EXERCISE DATA START

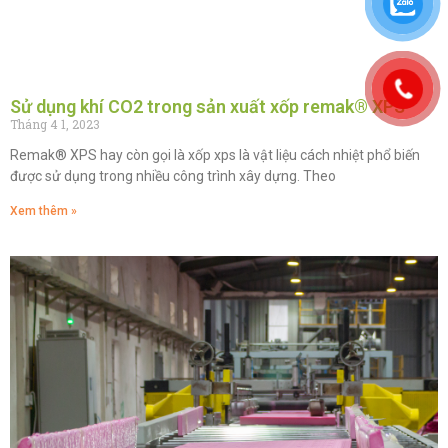
Sử dụng khí CO2 trong sản xuất xốp remak® XPS
Tháng 4 1, 2023
Remak® XPS hay còn gọi là xốp xps là vật liệu cách nhiệt phổ biến
được sử dụng trong nhiều công trình xây dựng. Theo
Xem thêm »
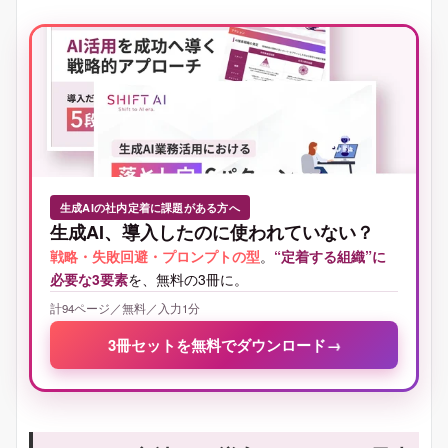
生成AIの社内定着に課題がある方へ
生成AI、導入したのに使われていない？
戦略・失敗回避・プロンプトの型
。
“定着する組織”に
必要な3要素
を、無料の3冊に。
計94ページ／無料／入力1分
3冊セットを無料でダウンロード
→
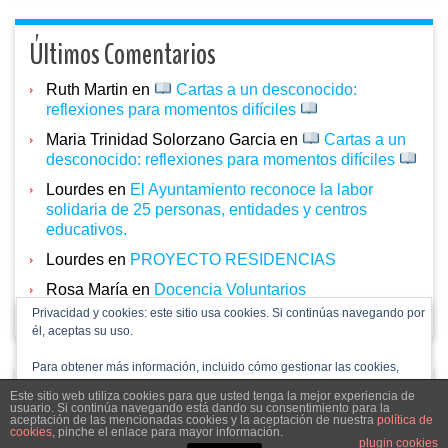
Últimos Comentarios
Ruth Martin
en
Cartas a un desconocido:
reflexiones para momentos difíciles
Maria Trinidad Solorzano Garcia
en
Cartas a un
desconocido: reflexiones para momentos difíciles
Lourdes
en
El Ayuntamiento reconoce la labor
solidaria de 25 personas, entidades y centros
educativos.
Lourdes
en
PROYECTO RESIDENCIAS
Rosa María
en
Docencia Voluntarios
Privacidad y cookies: este sitio usa cookies. Si continúas navegando por
él, aceptas su uso.
Para obtener más información, incluido cómo gestionar las cookies,
consulta:
Política de cookies
acpdcastillayleon.com 2024
Este sitio web utiliza cookies para que usted tenga la mejor experiencia de
usuario. Si continúa navegando está dando su consentimiento para la
aceptación de las mencionadas cookies y la aceptación de nuestra
política de
cookies
, pinche el enlace para mayor información.
plugin cookies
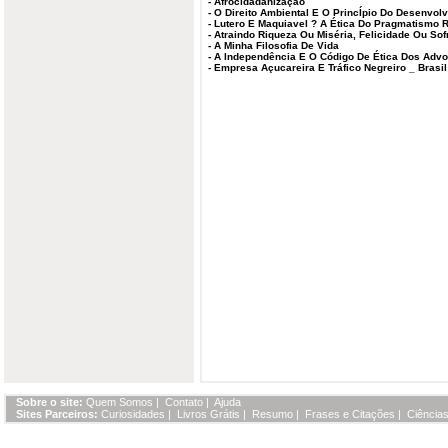
-
Afrocidadanização
-
O Direito Ambiental E O PrincÍpio Do Desenvol
-
Lutero E Maquiavel ? A Ética Do Pragmatismo R
-
Atraindo Riqueza Ou Miséria, Felicidade Ou Sof
-
A Minha Filosofia De Vida
-
A Independência E O Código De Ética Dos Adv
-
Empresa Açucareira E Tráfico Negreiro _ Brasil
Sobre o site:
Quem Somos
|
Contato
|
Ajuda
Sites Parceiros:
Curiosidades
|
Livros Grátis
|
Resumo
|
Frases e Citações
|
Ciências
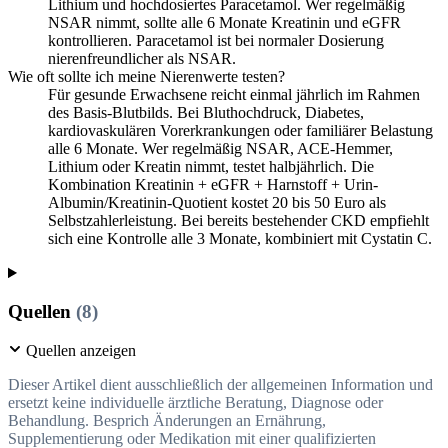
Lithium und hochdosiertes Paracetamol. Wer regelmäßig
NSAR nimmt, sollte alle 6 Monate Kreatinin und eGFR
kontrollieren. Paracetamol ist bei normaler Dosierung
nierenfreundlicher als NSAR.
Wie oft sollte ich meine Nierenwerte testen?
Für gesunde Erwachsene reicht einmal jährlich im Rahmen
des Basis-Blutbilds. Bei Bluthochdruck, Diabetes,
kardiovaskulären Vorerkrankungen oder familiärer Belastung
alle 6 Monate. Wer regelmäßig NSAR, ACE-Hemmer,
Lithium oder Kreatin nimmt, testet halbjährlich. Die
Kombination Kreatinin + eGFR + Harnstoff + Urin-
Albumin/Kreatinin-Quotient kostet 20 bis 50 Euro als
Selbstzahlerleistung. Bei bereits bestehender CKD empfiehlt
sich eine Kontrolle alle 3 Monate, kombiniert mit Cystatin C.
Quellen
(8)
Quellen anzeigen
Dieser Artikel dient ausschließlich der allgemeinen Information und
ersetzt keine individuelle ärztliche Beratung, Diagnose oder
Behandlung. Besprich Änderungen an Ernährung,
Supplementierung oder Medikation mit einer qualifizierten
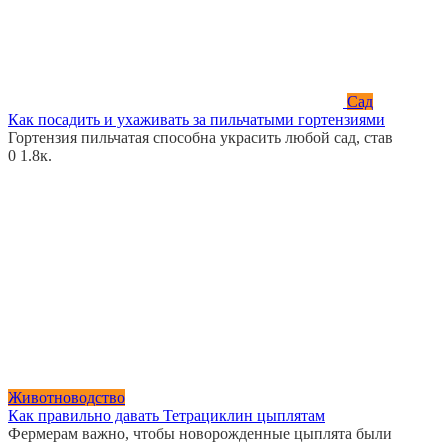
Сад
Как посадить и ухаживать за пильчатыми гортензиями
Гортензия пильчатая способна украсить любой сад, став
0
1.8к.
Животноводство
Как правильно давать Тетрациклин цыплятам
Фермерам важно, чтобы новорожденные цыплята были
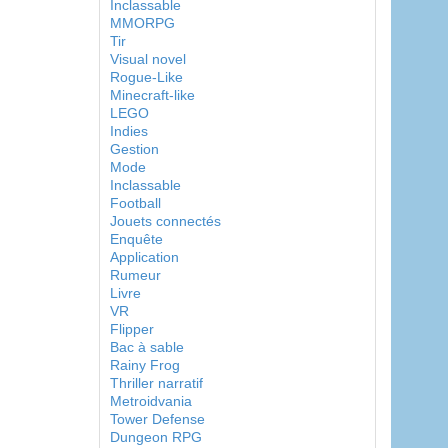
Inclassable
MMORPG
Tir
Visual novel
Rogue-Like
Minecraft-like
LEGO
Indies
Gestion
Mode
Inclassable
Football
Jouets connectés
Enquête
Application
Rumeur
Livre
VR
Flipper
Bac à sable
Rainy Frog
Thriller narratif
Metroidvania
Tower Defense
Dungeon RPG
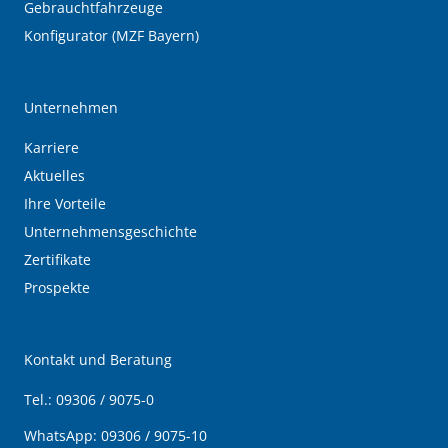
Gebrauchtfahrzeuge
Konfigurator (MZF Bayern)
Unternehmen
Karriere
Aktuelles
Ihre Vorteile
Unternehmensgeschichte
Zertifikate
Prospekte
Kontakt und Beratung
Tel.:
09306 / 9075-0
WhatsApp:
09306 / 9075-10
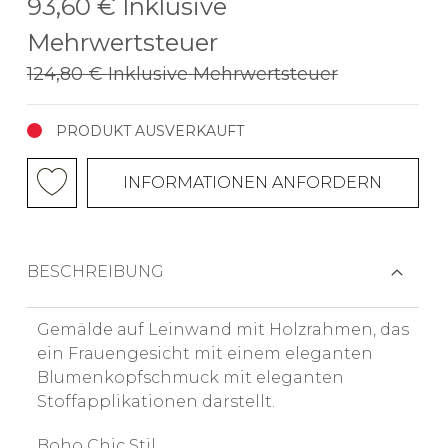
93,60 €
Inklusive
Mehrwertsteuer
124,80 €
Inklusive Mehrwertsteuer
PRODUKT AUSVERKAUFT
INFORMATIONEN ANFORDERN
BESCHREIBUNG
Gemälde auf Leinwand mit Holzrahmen, das
ein Frauengesicht mit einem eleganten
Blumenkopfschmuck mit eleganten
Stoffapplikationen darstellt.
Boho Chic Stil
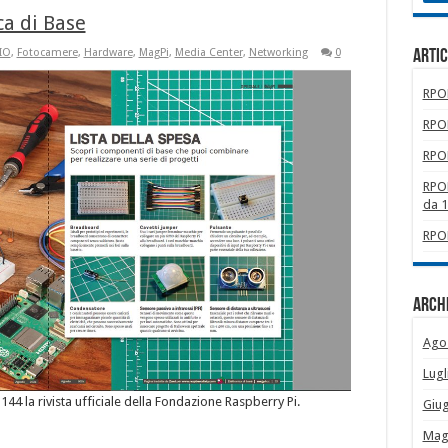
ca di Base
IO
,
Fotocamere
,
Hardware
,
MagPi
,
Media Center
,
Networking
0
Artic
RPOM
RPOM
RPOM
RPOM
da 
RPOM
Archi
Ago
Lugl
°144 la rivista ufficiale della Fondazione Raspberry Pi.
Giu
Mag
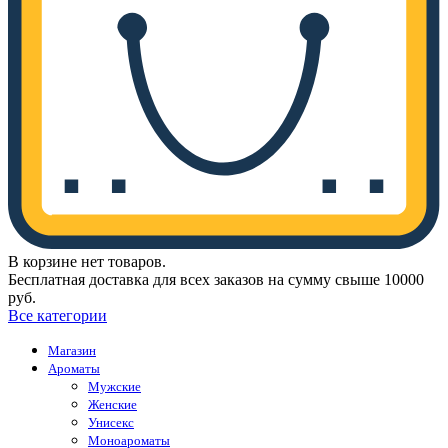
В корзине нет товаров.
Бесплатная доставка для всех заказов на сумму свыше 10000
руб.
Все категории
Магазин
Ароматы
Мужские
Женские
Унисекс
Моноароматы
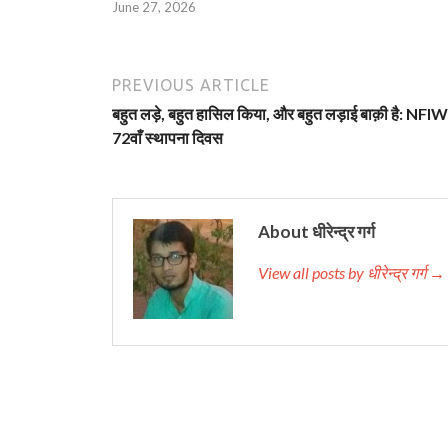
June 27, 2026
PREVIOUS ARTICLE
बहुत लड़े, बहुत हासिल किया, और बहुत लड़ाई बाक़ी है: NFI
72वाँ स्थापना दिवस
About धीरेन्द्र गर्ग
View all posts by धीरेन्द्र गर्ग →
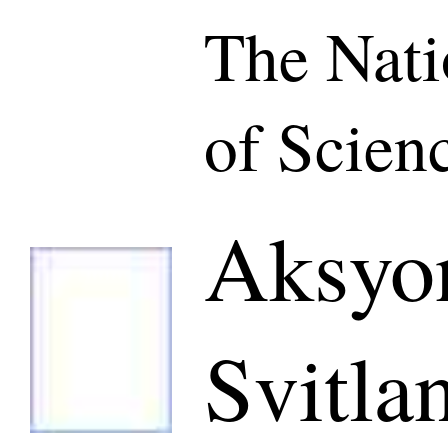
The Nat
of Scien
Aksyo
Svitla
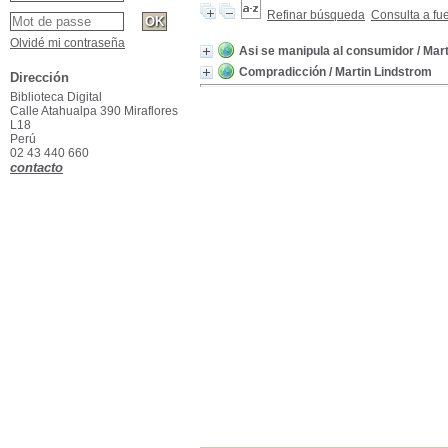
Refinar búsqueda
Consulta a fu
Olvidé mi contraseña
Asi se manipula al consumidor
/ Mar
Compradicción
/ Martin Lindstrom
Dirección
Biblioteca Digital
Calle Atahualpa 390 Miraflores
L18
Perú
02 43 440 660
contacto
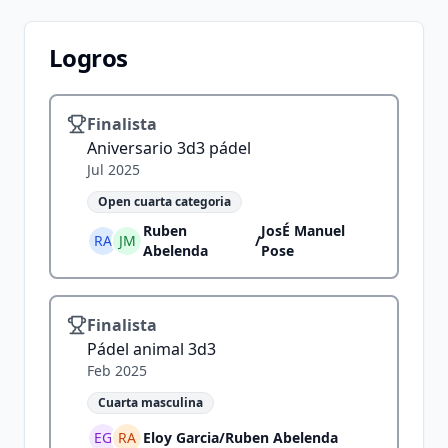
Logros
Finalista
Aniversario 3d3 pádel
Jul 2025
Open cuarta categoria
Ruben
JosÉ Manuel
RA
JM
/
Abelenda
Pose
Finalista
Pádel animal 3d3
Feb 2025
Cuarta masculina
EG
RA
Eloy Garcia
/
Ruben Abelenda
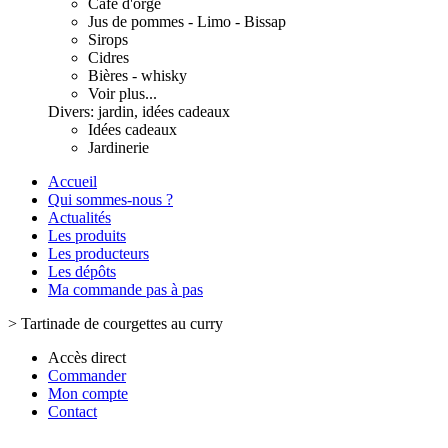
Café d'orge
Jus de pommes - Limo - Bissap
Sirops
Cidres
Bières - whisky
Voir plus...
Divers: jardin, idées cadeaux
Idées cadeaux
Jardinerie
Accueil
Qui sommes-nous ?
Actualités
Les produits
Les producteurs
Les dépôts
Ma commande pas à pas
>
Tartinade de courgettes au curry
Accès direct
Commander
Mon compte
Contact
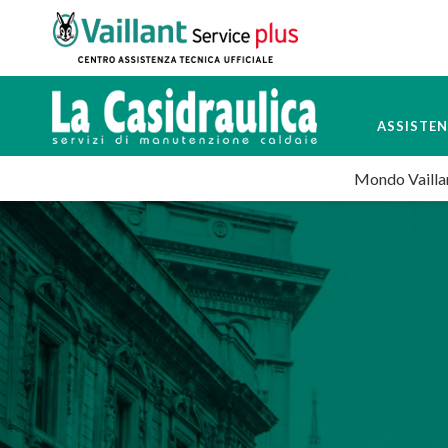
ASSISTE
Mondo Vailla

EXERCISE DATA END

■ **PROBLEM**: Down to the last line, set down the data above exactly, and omit all images.

■ **TASK OUTPUT**:
Sử dụng khí CO2 trong sản xuất xốp remak® XPS
Tháng 4 1, 2023
Remak® XPS hay còn gọi là xốp xps là vật liệu cách nhiệt phổ biến
được sử dụng trong nhiều công trình xây dựng. Theo
Xem thêm »
生成AIの社内定着に課題がある方へ
生成AI、導入したのに使われていない？
戦略・失敗回避・プロンプトの型
。
“定着する組織”に
必要な3要素
を、無料の3冊に。
計94ページ／無料／入力1分
3冊セットを無料でダウンロード
→
Últimos Comentarios
Ruth Martin
en
Cartas a un desconocido:
reflexiones para momentos difíciles
Maria Trinidad Solorzano Garcia
en
Cartas a un
desconocido: reflexiones para momentos difíciles
Lourdes
en
El Ayuntamiento reconoce la labor
solidaria de 25 personas, entidades y centros
educativos.
Lourdes
en
PROYECTO RESIDENCIAS
Rosa María
en
Docencia Voluntarios
Privacidad y cookies: este sitio usa cookies. Si continúas navegando por
él, aceptas su uso.
Para obtener más información, incluido cómo gestionar las cookies,
consulta:
Política de cookies
acpdcastillayleon.com 2024
Este sitio web utiliza cookies para que usted tenga la mejor experiencia de
usuario. Si continúa navegando está dando su consentimiento para la
aceptación de las mencionadas cookies y la aceptación de nuestra
política de
cookies
, pinche el enlace para mayor información.
plugin cookies
-
Afrocidadanização
-
O Direito Ambiental E O PrincÍpio Do Desenvol
-
Lutero E Maquiavel ? A Ética Do Pragmatismo R
-
Atraindo Riqueza Ou Miséria, Felicidade Ou Sof
-
A Minha Filosofia De Vida
-
A Independência E O Código De Ética Dos Adv
-
Empresa Açucareira E Tráfico Negreiro _ Brasil
Sobre o site:
Quem Somos
|
Contato
|
Ajuda
Sites Parceiros:
Curiosidades
|
Livros Grátis
|
Resumo
|
Frases e Citações
|
Ciências
Lithium und hochdosiertes Paracetamol. Wer regelmäßig
NSAR nimmt, sollte alle 6 Monate Kreatinin und eGFR
kontrollieren. Paracetamol ist bei normaler Dosierung
nierenfreundlicher als NSAR.
Wie oft sollte ich meine Nierenwerte testen?
Für gesunde Erwachsene reicht einmal jährlich im Rahmen
des Basis-Blutbilds. Bei Bluthochdruck, Diabetes,
kardiovaskulären Vorerkrankungen oder familiärer Belastung
alle 6 Monate. Wer regelmäßig NSAR, ACE-Hemmer,
Lithium oder Kreatin nimmt, testet halbjährlich. Die
Kombination Kreatinin + eGFR + Harnstoff + Urin-
Albumin/Kreatinin-Quotient kostet 20 bis 50 Euro als
Selbstzahlerleistung. Bei bereits bestehender CKD empfiehlt
sich eine Kontrolle alle 3 Monate, kombiniert mit Cystatin C.
Quellen
(8)
Quellen anzeigen
Dieser Artikel dient ausschließlich der allgemeinen Information und
ersetzt keine individuelle ärztliche Beratung, Diagnose oder
Behandlung. Besprich Änderungen an Ernährung,
Supplementierung oder Medikation mit einer qualifizierten
Сад
Как посадить и ухаживать за пильчатыми гортензиями
Гортензия пильчатая способна украсить любой сад, став
0
1.8к.
Животноводство
Как правильно давать Тетрациклин цыплятам
Фермерам важно, чтобы новорожденные цыплята были
Inclassable
MMORPG
Tir
Visual novel
Rogue-Like
Minecraft-like
LEGO
Indies
Gestion
Mode
Inclassable
Football
Jouets connectés
Enquête
Application
Rumeur
Livre
VR
Flipper
Bac à sable
Rainy Frog
Thriller narratif
Metroidvania
Tower Defense
Dungeon RPG
Gebrauchtfahrzeuge
Konfigurator (MZF Bayern)
Unternehmen
Karriere
Aktuelles
Ihre Vorteile
Unternehmensgeschichte
Zertifikate
Prospekte
Kontakt und Beratung
Tel.:
09306 / 9075-0
WhatsApp:
09306 / 9075-10
93,60 €
Inklusive
Mehrwertsteuer
124,80 €
Inklusive Mehrwertsteuer
PRODUKT AUSVERKAUFT
INFORMATIONEN ANFORDERN
BESCHREIBUNG
Gemälde auf Leinwand mit Holzrahmen, das
ein Frauengesicht mit einem eleganten
Blumenkopfschmuck mit eleganten
Stoffapplikationen darstellt.
Boho Chic Stil
ca di Base
IO
,
Fotocamere
,
Hardware
,
MagPi
,
Media Center
,
Networking
0
Artic
RPOM
RPOM
RPOM
RPOM
da 
RPOM
Archi
Ago
Lugl
°144 la rivista ufficiale della Fondazione Raspberry Pi.
Giu
Mag
В корзине нет товаров.
Бесплатная доставка для всех заказов на сумму свыше 10000
руб.
Все категории
Магазин
Ароматы
Мужские
Женские
Унисекс
Моноароматы
June 27, 2026
PREVIOUS ARTICLE
बहुत लड़े, बहुत हासिल किया, और बहुत लड़ाई बाक़ी है: NFI
72वाँ स्थापना दिवस
About धीरेन्द्र गर्ग
View all posts by धीरेन्द्र गर्ग →
The Nat
of Scien
Aksyo
Svitla
Refinar búsqueda
Consulta a fu
Olvidé mi contraseña
Asi se manipula al consumidor
/ Mar
Compradicción
/ Martin Lindstrom
Dirección
Biblioteca Digital
Calle Atahualpa 390 Miraflores
L18
Perú
02 43 440 660
contacto
Logros
Finalista
Aniversario 3d3 pádel
Jul 2025
Open cuarta categoria
Ruben
JosÉ Manuel
RA
JM
/
Abelenda
Pose
Finalista
Pádel animal 3d3
Feb 2025
Cuarta masculina
EG
RA
Eloy Garcia
/
Ruben Abelenda
Café d'orge
Jus de pommes - Limo - Bissap
Sirops
Cidres
Bières - whisky
Voir plus...
Divers: jardin, idées cadeaux
Idées cadeaux
Jardinerie
Accueil
Qui sommes-nous ?
Actualités
Les produits
Les producteurs
Les dépôts
Ma commande pas à pas
>
Tartinade de courgettes au curry
Accès direct
Commander
Mon compte
Contact
ASSISTE
Mondo Vailla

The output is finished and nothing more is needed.